From about 2006-2012, Canadian Elaine White offered an asset tracking service to her clients who were divorcing spouses, Ponzi scheme victims and others who were searching for hidden money. Ms. White apparently told her clients that she could detect offshore bank accounts which contained the hidden money they were looking for. Ms. White then supplied her clients with purported bank account information from the offshore banks.
As described at “A Suspected Fraudulent Asset Recovery Business,” Ms. White is the subject of a criminal prosecution in Virginia because of her asset tracking business. On October 7, 2013 the Court accepted Ms. White’s guilty plea to Count Two of her April 10, 2013 indictment (i.e. conspiracy to commit money laundering).
The Statement of Facts at her plea agreement showed that instead of providing genuine information to her clients, Ms. White supplied “false and fraudulent data and fabricated bank records…” Ms. White’s asset tracking raised at least two red flags.

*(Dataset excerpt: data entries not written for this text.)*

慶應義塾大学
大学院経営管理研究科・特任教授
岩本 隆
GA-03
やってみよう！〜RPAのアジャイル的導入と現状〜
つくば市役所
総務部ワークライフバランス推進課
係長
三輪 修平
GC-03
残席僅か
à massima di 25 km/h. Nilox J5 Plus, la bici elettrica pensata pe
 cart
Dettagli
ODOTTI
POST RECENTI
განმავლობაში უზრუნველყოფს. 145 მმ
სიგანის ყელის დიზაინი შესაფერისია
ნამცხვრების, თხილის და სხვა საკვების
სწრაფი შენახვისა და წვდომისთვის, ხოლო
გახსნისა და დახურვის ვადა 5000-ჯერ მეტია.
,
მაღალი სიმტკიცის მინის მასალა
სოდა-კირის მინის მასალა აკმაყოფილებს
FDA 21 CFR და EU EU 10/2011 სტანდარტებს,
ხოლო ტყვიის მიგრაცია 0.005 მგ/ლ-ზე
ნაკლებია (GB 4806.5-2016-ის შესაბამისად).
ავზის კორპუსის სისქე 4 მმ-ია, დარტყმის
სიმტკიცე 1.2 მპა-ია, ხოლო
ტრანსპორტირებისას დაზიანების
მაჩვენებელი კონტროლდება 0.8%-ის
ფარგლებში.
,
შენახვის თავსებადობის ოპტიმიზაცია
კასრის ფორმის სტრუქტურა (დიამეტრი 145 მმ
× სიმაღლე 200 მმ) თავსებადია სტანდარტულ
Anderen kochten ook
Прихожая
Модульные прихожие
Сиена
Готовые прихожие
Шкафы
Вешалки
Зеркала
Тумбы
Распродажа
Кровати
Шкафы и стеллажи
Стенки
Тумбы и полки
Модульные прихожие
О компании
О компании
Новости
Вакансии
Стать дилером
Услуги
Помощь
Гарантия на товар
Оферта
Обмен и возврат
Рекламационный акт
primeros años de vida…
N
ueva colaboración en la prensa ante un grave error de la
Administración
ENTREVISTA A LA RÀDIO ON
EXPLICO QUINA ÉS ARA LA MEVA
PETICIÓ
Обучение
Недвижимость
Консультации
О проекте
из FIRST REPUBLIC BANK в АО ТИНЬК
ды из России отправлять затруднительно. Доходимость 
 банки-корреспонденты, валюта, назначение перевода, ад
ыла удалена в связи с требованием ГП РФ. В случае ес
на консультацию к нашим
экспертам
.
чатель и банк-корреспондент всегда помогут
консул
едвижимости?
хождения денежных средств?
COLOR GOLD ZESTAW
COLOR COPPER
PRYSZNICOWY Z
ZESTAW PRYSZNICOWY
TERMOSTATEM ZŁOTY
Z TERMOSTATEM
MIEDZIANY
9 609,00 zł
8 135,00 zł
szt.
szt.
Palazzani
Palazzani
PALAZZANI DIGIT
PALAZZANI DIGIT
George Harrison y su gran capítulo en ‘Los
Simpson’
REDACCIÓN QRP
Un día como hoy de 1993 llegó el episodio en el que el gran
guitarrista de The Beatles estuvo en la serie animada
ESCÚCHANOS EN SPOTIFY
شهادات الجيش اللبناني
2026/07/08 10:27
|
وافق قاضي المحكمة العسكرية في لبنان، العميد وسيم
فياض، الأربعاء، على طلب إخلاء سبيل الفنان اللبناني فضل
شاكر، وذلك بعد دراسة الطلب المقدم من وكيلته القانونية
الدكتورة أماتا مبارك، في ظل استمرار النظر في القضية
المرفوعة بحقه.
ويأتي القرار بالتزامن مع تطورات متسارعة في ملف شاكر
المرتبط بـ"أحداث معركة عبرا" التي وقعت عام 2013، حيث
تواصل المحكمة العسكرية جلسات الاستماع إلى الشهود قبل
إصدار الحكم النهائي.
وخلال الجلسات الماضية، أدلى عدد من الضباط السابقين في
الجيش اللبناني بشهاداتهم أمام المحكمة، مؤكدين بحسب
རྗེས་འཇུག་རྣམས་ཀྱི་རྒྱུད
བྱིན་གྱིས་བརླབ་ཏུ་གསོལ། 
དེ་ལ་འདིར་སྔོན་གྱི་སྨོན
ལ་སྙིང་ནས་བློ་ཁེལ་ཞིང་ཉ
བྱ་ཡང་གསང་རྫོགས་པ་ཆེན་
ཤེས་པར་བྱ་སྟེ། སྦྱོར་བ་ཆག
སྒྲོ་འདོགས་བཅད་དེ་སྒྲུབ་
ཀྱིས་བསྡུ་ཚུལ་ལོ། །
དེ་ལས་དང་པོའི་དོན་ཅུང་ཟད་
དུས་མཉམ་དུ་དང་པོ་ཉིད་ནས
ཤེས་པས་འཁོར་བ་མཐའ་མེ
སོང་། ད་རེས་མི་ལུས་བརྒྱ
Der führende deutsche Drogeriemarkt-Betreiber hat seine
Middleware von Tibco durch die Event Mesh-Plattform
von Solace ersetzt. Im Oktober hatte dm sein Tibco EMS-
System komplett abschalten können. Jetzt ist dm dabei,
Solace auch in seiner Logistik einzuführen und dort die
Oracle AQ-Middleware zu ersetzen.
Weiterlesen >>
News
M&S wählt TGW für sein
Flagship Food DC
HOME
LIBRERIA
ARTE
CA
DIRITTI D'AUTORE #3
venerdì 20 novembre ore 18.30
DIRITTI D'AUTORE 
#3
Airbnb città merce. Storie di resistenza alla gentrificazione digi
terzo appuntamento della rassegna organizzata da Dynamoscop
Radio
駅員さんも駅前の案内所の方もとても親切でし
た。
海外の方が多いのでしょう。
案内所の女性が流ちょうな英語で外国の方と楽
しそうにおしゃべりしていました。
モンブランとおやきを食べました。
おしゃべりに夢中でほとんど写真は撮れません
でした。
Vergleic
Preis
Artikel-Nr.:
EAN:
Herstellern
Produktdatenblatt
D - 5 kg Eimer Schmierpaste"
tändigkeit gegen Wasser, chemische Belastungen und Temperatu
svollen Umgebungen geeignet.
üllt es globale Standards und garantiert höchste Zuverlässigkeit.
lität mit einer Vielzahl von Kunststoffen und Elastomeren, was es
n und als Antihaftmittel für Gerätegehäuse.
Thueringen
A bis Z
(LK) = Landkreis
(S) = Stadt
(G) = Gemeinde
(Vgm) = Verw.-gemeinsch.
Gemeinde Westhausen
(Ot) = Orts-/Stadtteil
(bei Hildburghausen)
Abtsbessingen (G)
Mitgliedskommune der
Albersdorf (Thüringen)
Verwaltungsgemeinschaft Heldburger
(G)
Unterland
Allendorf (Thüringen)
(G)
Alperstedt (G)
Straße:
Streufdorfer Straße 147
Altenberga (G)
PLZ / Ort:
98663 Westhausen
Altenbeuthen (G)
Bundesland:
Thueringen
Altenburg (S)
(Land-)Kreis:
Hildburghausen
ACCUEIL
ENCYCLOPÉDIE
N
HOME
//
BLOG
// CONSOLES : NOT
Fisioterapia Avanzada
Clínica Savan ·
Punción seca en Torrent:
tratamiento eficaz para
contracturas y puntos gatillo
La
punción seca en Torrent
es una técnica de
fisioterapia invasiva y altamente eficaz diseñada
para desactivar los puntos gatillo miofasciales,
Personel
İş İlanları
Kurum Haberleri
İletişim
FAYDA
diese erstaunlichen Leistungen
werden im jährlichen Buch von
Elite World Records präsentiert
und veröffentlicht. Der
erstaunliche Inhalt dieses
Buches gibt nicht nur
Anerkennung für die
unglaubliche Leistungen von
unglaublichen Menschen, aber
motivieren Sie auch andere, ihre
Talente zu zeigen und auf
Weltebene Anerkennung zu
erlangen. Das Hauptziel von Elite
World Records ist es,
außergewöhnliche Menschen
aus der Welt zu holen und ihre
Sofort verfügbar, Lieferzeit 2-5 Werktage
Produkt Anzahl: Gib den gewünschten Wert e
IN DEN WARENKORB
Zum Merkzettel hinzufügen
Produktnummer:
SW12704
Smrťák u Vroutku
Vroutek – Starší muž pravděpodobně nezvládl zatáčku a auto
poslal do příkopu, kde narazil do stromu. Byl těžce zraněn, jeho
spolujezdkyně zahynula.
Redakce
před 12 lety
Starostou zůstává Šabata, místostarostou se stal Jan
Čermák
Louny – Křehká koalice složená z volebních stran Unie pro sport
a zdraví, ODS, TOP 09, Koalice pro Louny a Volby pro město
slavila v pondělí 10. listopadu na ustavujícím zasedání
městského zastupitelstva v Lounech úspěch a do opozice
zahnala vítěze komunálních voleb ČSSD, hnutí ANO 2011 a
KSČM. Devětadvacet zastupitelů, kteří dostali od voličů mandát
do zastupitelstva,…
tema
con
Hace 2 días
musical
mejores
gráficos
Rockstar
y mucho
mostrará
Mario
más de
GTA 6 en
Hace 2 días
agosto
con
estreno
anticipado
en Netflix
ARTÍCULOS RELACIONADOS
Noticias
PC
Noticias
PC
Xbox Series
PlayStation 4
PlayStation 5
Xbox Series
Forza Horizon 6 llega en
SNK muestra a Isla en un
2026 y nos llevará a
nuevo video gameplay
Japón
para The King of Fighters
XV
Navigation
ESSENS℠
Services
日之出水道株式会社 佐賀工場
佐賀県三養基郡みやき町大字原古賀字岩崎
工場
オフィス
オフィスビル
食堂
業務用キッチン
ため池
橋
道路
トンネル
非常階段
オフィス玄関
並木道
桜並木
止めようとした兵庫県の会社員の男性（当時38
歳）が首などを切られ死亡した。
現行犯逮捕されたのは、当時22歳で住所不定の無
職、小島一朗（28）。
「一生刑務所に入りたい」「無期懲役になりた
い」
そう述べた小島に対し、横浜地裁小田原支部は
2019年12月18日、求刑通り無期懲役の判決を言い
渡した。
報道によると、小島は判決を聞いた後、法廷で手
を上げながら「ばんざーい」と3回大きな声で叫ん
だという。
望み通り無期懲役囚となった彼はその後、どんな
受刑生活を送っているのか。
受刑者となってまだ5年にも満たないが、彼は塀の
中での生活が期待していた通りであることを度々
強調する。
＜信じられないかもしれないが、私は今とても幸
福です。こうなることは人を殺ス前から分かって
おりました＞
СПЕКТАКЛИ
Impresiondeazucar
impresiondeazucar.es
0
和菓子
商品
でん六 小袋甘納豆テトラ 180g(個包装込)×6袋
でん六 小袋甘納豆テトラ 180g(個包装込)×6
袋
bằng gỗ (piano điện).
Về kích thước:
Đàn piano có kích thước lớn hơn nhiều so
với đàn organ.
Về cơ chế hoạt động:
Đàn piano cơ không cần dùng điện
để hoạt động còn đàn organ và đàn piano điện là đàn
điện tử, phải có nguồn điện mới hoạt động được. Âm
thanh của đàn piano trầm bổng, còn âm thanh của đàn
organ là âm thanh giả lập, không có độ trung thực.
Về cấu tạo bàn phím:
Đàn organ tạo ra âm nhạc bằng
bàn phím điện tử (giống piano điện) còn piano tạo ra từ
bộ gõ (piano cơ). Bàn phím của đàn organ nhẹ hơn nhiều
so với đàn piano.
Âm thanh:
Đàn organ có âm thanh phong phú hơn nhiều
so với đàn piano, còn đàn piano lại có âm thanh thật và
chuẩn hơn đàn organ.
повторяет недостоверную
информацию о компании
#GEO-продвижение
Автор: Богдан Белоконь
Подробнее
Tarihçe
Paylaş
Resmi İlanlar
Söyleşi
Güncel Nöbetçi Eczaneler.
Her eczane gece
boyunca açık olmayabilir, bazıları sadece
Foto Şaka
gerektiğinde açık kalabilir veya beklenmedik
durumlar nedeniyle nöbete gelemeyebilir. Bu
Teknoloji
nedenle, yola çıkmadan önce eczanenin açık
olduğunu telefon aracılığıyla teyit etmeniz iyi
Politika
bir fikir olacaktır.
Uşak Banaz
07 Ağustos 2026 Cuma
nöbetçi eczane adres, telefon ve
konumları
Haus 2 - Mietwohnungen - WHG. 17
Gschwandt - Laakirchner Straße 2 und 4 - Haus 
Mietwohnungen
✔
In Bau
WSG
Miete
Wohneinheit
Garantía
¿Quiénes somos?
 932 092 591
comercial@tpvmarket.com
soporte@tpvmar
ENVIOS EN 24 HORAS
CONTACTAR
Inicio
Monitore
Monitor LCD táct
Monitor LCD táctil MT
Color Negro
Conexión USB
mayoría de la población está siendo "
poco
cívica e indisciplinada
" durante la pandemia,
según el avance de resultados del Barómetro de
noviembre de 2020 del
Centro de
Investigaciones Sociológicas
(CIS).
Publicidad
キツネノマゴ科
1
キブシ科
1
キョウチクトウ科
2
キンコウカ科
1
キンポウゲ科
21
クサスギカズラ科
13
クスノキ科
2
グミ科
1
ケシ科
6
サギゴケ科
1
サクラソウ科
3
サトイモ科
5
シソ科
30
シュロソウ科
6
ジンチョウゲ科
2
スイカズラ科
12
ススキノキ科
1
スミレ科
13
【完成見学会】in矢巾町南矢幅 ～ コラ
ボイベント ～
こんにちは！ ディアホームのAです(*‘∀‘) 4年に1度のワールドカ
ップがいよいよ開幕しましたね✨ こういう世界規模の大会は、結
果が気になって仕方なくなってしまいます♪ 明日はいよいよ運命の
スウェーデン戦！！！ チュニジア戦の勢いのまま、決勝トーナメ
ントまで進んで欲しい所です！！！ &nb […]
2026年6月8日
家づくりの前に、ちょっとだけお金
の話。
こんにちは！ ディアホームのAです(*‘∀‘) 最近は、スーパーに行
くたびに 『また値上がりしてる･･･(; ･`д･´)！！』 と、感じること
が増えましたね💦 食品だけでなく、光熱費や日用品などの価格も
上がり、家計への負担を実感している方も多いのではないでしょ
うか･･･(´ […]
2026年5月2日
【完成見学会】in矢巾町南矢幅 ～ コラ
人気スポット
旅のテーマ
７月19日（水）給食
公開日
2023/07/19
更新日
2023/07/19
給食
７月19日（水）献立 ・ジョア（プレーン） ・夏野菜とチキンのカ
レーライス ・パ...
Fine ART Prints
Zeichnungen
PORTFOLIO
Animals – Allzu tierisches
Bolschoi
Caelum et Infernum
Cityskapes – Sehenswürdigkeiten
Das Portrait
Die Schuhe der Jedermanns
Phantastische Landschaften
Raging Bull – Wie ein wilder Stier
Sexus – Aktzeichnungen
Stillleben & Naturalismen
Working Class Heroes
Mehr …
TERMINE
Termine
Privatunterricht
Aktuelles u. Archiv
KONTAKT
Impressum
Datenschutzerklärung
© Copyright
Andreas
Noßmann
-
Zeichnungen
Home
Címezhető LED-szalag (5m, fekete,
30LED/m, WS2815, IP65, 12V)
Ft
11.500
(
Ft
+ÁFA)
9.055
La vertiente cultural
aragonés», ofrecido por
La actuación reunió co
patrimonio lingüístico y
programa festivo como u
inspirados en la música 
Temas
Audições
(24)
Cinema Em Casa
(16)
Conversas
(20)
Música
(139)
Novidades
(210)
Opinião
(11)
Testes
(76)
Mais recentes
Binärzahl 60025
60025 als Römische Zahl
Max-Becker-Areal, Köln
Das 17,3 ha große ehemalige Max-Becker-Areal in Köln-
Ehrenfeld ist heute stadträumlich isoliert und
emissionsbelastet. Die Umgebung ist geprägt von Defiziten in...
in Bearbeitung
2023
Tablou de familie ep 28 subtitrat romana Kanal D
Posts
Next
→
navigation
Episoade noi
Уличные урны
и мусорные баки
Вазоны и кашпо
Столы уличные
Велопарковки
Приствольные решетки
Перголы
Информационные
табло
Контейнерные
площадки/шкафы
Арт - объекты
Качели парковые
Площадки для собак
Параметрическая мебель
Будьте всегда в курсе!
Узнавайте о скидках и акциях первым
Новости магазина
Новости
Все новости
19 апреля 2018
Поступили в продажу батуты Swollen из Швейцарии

First, how could Ms. White reliably collect bank account information, when banks protect this information from public disclosure? Second, although Ms. White had been licensed in Ontario, Canada as a private investigator, she was not licensed there from 2006 to 2012– which was the time she offered to investigate / track assets.
A records search¹ reveals that governmental authorities in Ontario last licensed Ms. White to act as a private investigator, from September 9, 1999 to June 30, 2005:
¹Records Search Partly Redacted Herein For Privacy Reasons, Courtesy Of The Ontario Ministry Of Safety & Correctional Services.